_Task goal_
The listing below must be repeated word for word, with its images excluded.

_The data_
*** Begin section ***
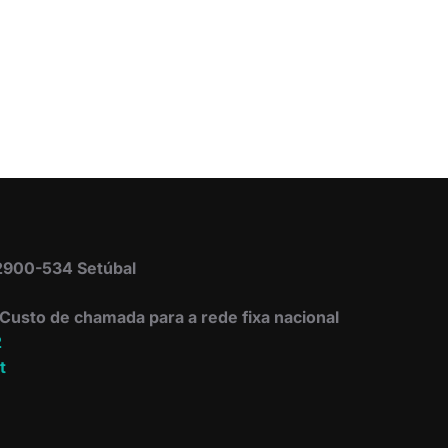
 2900-534 Setúbal
Custo de chamada para a rede fixa nacional
2
t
*** End section ***
_Expected answer_
 2900-534 Setúbal
Custo de chamada para a rede fixa nacional
2
t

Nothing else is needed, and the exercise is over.